[Date Prev][Date Next][Thread Prev][Thread Next][Date Index][Thread Index]

[idn] Legacy charset conversion in draft-ietf-idn-idna-08.txt



From section 4 "Conversion operations" of draft-ietf-idn-idna-08.txt
(also discussed in section 6.7):

,----
| An application converts a domain name put into an IDN-unaware slot or
| displayed to a user. This section specifies the steps to perform in the
| conversion, and the ToASCII and ToUnicode operations.
| 
| The input to ToASCII or ToUnicode is a single label that is a sequence
| of Unicode code points (remember that all ASCII code points are also
| Unicode code points). If a domain name is represented using a character
| set other than Unicode or US-ASCII, it will first need to be transcoded
| to Unicode.
`----

This last sentence seem to brush a practical problem under the rug.
Most systems aren't Unicode based today, so in fact most systems will
have to implement this unspecified transcoding.  The Unicode
consortium has not specified how to transform Unicode to/from legacy
encodings.  There are some unofficial mappings for ISO 8859-1 charsets
on www.unicode.org/Public/MAPPINGS/, but even unofficial mappings for
other charsets (in particular CJK) is not present.
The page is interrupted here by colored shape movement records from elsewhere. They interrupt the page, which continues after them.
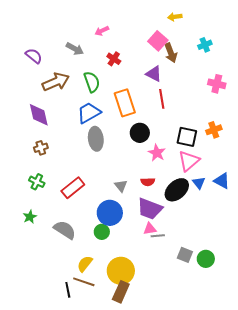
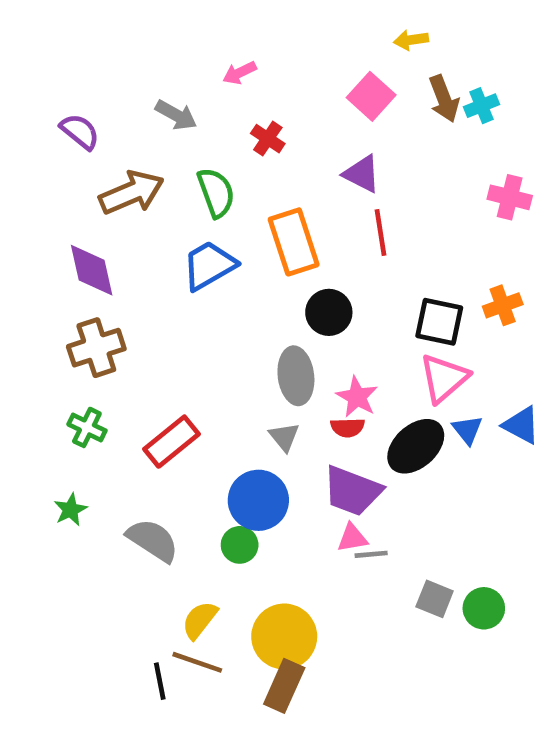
brown arrow: (171, 53) -> (444, 99), moved
gray ellipse: (96, 139) -> (296, 376), moved
brown cross: (41, 148) -> (96, 348), size x1.6
pink star: (157, 153) -> (357, 397), moved

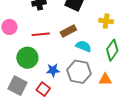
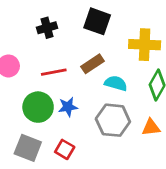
yellow cross: (106, 21) -> (145, 45), size x1.5
blue star: (53, 70) -> (68, 107), moved

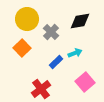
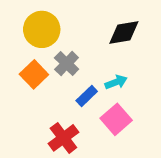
gray cross: (51, 32) -> (67, 63), moved
pink square: (85, 82) -> (116, 119), moved

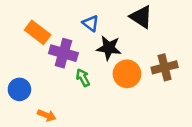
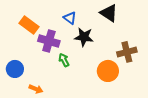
orange circle: (127, 74) -> (108, 71), moved

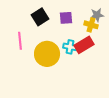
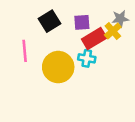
yellow cross: (91, 25) -> (113, 31), turned 32
red rectangle: (84, 45) -> (94, 38), moved

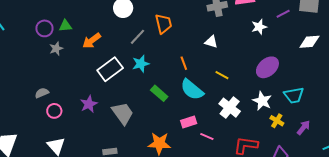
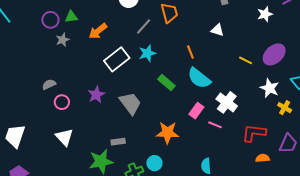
yellow line: (222, 75) -> (246, 60), moved
white cross: (230, 108) -> (227, 102), moved
pink rectangle: (189, 122) -> (196, 111), turned -35

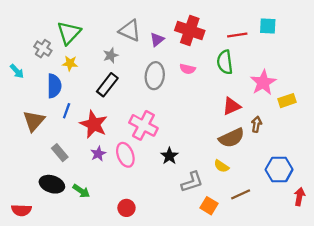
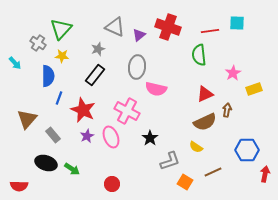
pink semicircle: (188, 69) -> (156, 89), moved, size x1.5
pink star: (263, 82) -> (233, 73), size x0.7
brown triangle: (34, 121) -> (27, 119), moved

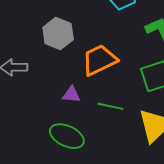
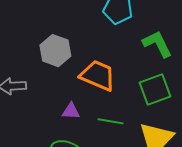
orange trapezoid: (99, 60) -> (98, 75), turned 51

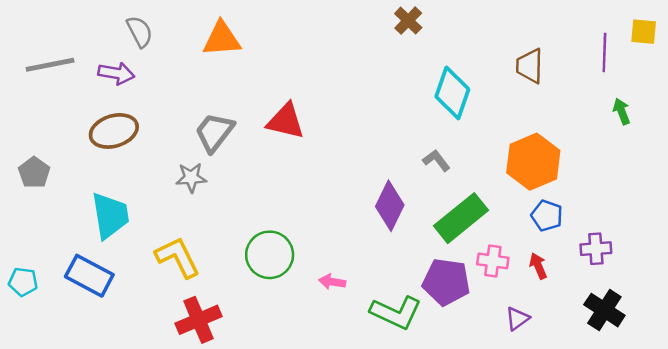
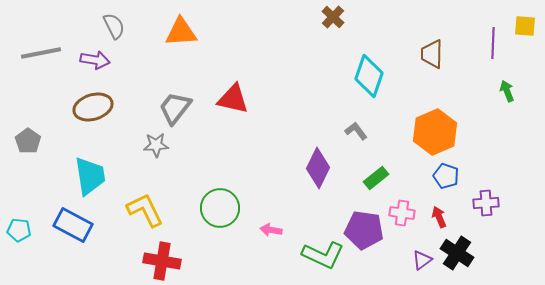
green rectangle: (461, 218) -> (376, 178), size x0.6
black cross: (604, 310) -> (457, 253), moved
red cross: (198, 320) -> (162, 261), turned 33

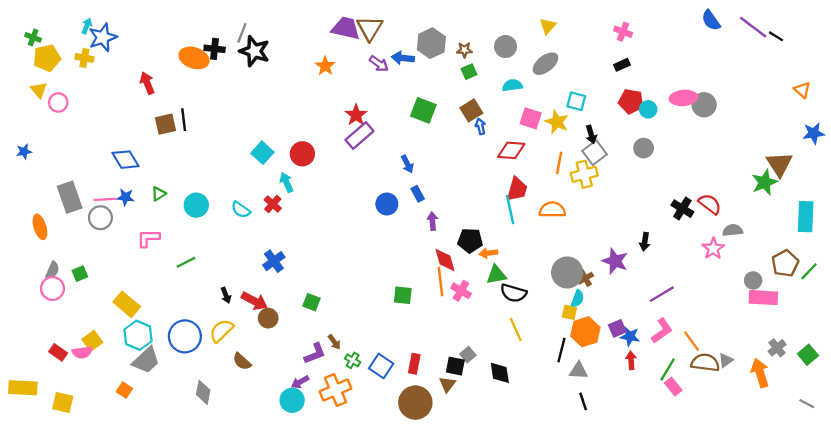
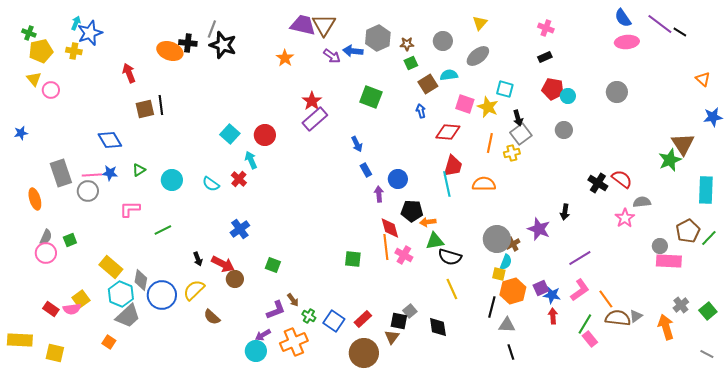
pink ellipse: (684, 98) -> (627, 42), moved
brown square: (471, 110) -> (428, 84), moved
yellow cross: (584, 174) -> (512, 153), size x0.7
blue circle: (387, 204) -> (398, 179), moved
red rectangle: (414, 364) -> (363, 319), turned 36
gray diamond: (203, 392) -> (141, 280), moved

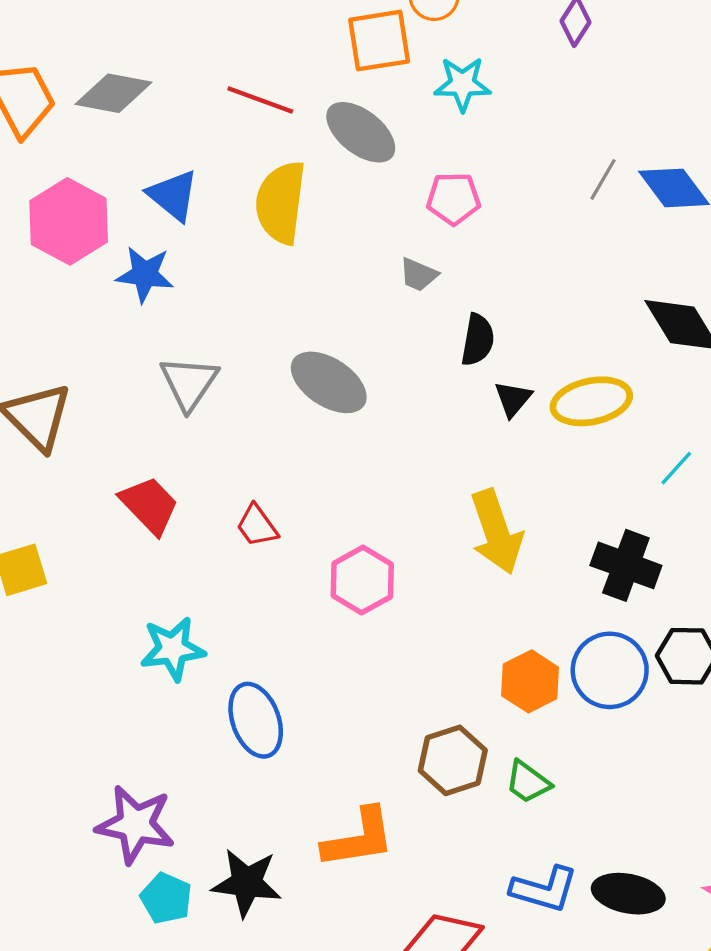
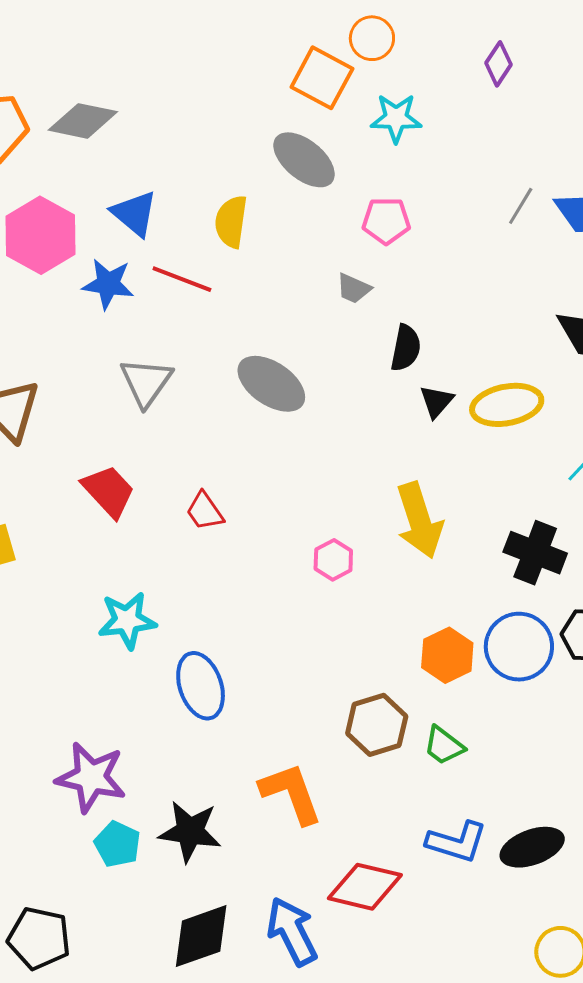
orange square: (379, 41) -> (322, 78), turned 36
red line: (260, 100) -> (182, 279), moved
yellow semicircle: (281, 202) -> (231, 222), size x0.7
pink hexagon: (362, 580) -> (333, 560), moved, size x0.7
orange L-shape: (359, 838) -> (291, 793), turned -102
black ellipse: (628, 894) -> (532, 847), turned -32

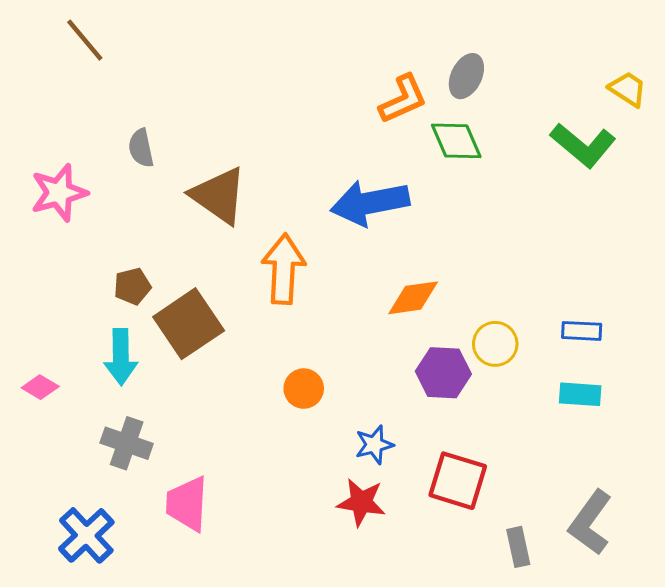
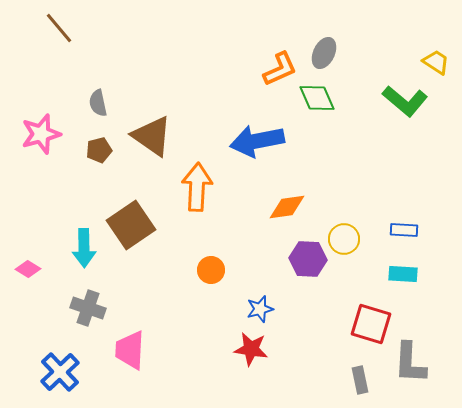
brown pentagon: (132, 286) -> (99, 150), moved
red square: (458, 481) -> (371, 324), moved
gray L-shape: (590, 522) -> (410, 363), turned -33

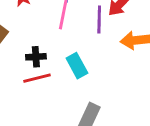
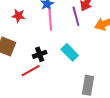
red line: (37, 78) -> (31, 71), moved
Real world scenario: My machine uses ISO-8859-1.  I enter 0xB5.  How
is this transcoded into Unicode?  U+00B5 or U+03BC?  There are many
similar examples.

I think the third paragraph of the security consideration should more
clearly express that IDNA actually is vulnerable to the attack if
machines, like most machines on the Internet, use legacy encodings.

Some high-level insight on the problem:
http://www.cl.cam.ac.uk/~mgk25/unicode.html#conv